Secretary Tillerson has dealt with dictators. Why is he scared of a free press?
What is Secretary of State Rex Tillerson afraid of?
As Exxon’s CEO, he partnered with some of the more unsavory, corrupt, and human-rights-be-damned regimes in the world, including Equatorial Guinea, Angola, and Russia. One reason Trump chose Tillerson was that the Eagle Scout-turned-oil-executive tangoed with ruthless autocrats and cut supposedly good deals for his shareholders. So why would a guy considered savvy and honest by boosters, including former secretary of defense and fellow Boy Scouts president Bob Gates, be scared of reporters accompanying him on the State Department plane, as news outlets have done for half a century?
The rationale the Trump administration gave for Tillerson refusing to bring press this week on a high-stakes trip to Asia following a North Korean missile test is cost-savings. That’s nonsense. News organizations reimburse the government for air travel, ground transportation, and logistical support; they pay directly for hotels and meals. It doesn’t cost taxpayers a dime. In fact, only major wire services, leading TV networks, and the top national newspapers even have the resources to travel regularly anymore.
Yet there are good reasons news organizations that can afford to travel do so, even in lean times for the news business — and equally good reasons secretaries of state of both parties have brought American reporters on their plane since the Nixon administration. They aren’t doing us a favor. It’s in their interest to try to shape their message, just as it’s in the public’s interest to get as much information as possible.

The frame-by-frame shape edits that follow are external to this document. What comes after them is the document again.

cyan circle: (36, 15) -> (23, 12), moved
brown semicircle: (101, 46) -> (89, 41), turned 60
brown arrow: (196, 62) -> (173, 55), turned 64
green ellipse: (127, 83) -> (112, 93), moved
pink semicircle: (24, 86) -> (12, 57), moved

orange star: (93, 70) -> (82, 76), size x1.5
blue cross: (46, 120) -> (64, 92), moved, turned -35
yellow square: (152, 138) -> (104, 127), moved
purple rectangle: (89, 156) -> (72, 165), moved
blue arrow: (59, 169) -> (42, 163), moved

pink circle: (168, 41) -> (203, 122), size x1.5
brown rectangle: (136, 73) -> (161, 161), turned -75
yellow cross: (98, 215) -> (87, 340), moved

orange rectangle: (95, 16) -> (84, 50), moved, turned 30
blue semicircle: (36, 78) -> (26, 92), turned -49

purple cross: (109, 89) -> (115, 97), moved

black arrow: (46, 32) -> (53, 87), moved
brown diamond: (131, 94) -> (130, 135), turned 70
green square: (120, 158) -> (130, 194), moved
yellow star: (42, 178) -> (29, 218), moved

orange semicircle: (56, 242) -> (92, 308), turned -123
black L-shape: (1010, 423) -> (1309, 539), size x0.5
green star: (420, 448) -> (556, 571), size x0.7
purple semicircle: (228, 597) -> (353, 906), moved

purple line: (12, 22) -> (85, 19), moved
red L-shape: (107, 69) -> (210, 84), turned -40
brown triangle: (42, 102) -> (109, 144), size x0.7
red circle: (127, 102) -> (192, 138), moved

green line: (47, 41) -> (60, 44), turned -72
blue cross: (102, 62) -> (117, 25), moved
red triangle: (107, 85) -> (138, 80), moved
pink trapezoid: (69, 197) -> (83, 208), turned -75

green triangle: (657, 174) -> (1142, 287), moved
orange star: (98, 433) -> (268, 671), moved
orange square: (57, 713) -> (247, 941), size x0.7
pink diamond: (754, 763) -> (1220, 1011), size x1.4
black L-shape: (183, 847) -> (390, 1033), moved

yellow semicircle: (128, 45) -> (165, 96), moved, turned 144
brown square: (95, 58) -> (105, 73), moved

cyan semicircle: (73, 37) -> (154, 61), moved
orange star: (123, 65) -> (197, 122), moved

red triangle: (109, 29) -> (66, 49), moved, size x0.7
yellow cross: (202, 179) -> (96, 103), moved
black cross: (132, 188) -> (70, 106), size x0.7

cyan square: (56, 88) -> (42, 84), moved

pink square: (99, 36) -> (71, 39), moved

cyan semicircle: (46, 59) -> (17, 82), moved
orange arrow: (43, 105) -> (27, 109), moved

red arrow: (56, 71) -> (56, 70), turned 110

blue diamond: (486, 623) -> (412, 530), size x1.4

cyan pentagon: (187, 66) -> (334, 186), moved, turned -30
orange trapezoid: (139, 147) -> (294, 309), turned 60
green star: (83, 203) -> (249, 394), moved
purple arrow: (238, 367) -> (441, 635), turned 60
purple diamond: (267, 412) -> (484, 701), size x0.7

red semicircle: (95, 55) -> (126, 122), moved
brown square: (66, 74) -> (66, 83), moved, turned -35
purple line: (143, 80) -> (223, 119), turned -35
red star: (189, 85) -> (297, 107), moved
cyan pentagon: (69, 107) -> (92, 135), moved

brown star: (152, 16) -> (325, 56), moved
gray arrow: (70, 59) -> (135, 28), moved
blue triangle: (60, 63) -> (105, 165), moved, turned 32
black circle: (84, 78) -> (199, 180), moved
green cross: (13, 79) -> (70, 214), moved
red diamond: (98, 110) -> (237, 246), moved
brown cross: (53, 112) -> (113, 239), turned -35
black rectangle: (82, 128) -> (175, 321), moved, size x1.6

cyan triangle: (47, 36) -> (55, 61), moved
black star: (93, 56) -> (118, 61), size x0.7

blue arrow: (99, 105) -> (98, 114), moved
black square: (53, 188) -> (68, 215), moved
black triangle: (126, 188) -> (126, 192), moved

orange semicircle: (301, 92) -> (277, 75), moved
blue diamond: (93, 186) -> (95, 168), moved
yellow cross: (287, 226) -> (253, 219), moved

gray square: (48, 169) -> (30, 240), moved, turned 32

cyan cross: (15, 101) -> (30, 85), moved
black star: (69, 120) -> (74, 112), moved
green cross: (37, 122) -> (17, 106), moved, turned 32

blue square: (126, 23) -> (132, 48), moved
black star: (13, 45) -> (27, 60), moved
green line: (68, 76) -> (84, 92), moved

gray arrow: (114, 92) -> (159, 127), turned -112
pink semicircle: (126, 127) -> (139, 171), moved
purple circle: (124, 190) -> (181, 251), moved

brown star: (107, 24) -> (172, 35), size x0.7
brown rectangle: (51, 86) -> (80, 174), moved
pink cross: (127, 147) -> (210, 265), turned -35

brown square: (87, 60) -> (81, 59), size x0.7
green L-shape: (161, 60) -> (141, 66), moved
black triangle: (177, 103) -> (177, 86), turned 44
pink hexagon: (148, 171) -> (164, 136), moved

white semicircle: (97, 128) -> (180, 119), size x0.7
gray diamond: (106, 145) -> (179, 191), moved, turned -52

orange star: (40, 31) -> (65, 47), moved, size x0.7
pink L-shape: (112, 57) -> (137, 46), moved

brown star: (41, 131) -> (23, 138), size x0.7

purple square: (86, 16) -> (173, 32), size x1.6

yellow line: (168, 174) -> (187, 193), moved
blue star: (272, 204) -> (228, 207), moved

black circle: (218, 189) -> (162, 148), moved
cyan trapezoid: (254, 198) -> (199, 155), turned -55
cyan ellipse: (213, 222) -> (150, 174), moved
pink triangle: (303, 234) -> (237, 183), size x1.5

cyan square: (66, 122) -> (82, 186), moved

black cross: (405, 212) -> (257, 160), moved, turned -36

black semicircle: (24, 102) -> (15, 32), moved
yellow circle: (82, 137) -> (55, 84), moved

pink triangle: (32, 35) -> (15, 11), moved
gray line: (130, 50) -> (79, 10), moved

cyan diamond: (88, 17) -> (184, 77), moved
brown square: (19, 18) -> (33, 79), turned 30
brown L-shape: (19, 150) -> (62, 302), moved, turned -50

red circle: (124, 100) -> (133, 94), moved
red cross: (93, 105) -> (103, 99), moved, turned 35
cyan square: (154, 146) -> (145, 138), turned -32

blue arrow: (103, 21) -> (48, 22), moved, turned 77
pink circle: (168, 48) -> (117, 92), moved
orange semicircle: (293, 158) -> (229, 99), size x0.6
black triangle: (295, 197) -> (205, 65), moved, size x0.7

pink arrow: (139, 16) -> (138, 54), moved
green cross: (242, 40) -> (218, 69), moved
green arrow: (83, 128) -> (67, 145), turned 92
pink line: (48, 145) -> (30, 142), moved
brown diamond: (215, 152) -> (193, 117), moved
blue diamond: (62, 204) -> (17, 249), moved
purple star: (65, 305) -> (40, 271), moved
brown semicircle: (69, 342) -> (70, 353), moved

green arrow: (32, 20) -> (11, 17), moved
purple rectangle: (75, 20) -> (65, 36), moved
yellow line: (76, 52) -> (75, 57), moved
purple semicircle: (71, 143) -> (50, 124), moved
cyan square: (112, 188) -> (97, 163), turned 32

Senator Edward Markey, the Massachusetts Democrat on the Senate Foreign Relations Committee, wrote Tillerson last Friday warning that traveling without the press sends “a dangerous signal.” He hasn’t heard back, and told me Thursday he worries the public won’t get information they need about decisions that affect national policy.
To state the obvious: Freedom of the press is foundational to democracy. The press is the eyes and ears of the people, and reporters on the State Department plane not only record what the secretary and aides say and do, but observe foreign officials, business leaders, and activists whom the secretary chooses to meet — or not meet. You can gauge a lot about how US policy is playing overseas by how the secretary of state is welcomed (or vilified).
Pointing to our independent media gives our diplomats moral standing when urging others to extend similar freedoms to their people. If we don’t lead by example, how can we demand countries like China, Russia, and Cuba do so? Or, as former President George W. Bush said last month: “It’s kind of hard to tell others to have an independent free press when we’re not willing to have one ourselves.”
Bush is smart enough to know that Tillerson — or Trump’s White House, if that’s who’s made the call — is making a mistake. Jeff Rathke, a former director of the State Department press office and now at the Center for Strategic and International Studies, said, “Talking publicly about US foreign policy goals is a way to build leverage and momentum behind them . . . and there remains no better way to convey United States policy to the world than through engagement with experienced, well-informed journalists.” Leaving out the US press lets other countries shape the message.
Our economy also thrives on transparency and the free flow of information, including tough and trusted reporting on business, markets, and economic indicators — all of which keep our currency and businesses attractive for investors. That too should matter to Trump and Tillerson.
After claiming there was no room on the plane for the press, Tillerson invited one reporter who covers the White House for a conservative-leaning website started by former Republican operatives. Members of the State Department press corps flew commercially and will be unable to get visas for China, keep up with Tillerson’s itinerary, or to talk to his aides on the plane.
I hope the decision will be reversed in future. But for now, it’s hard not to see it as politically motivated.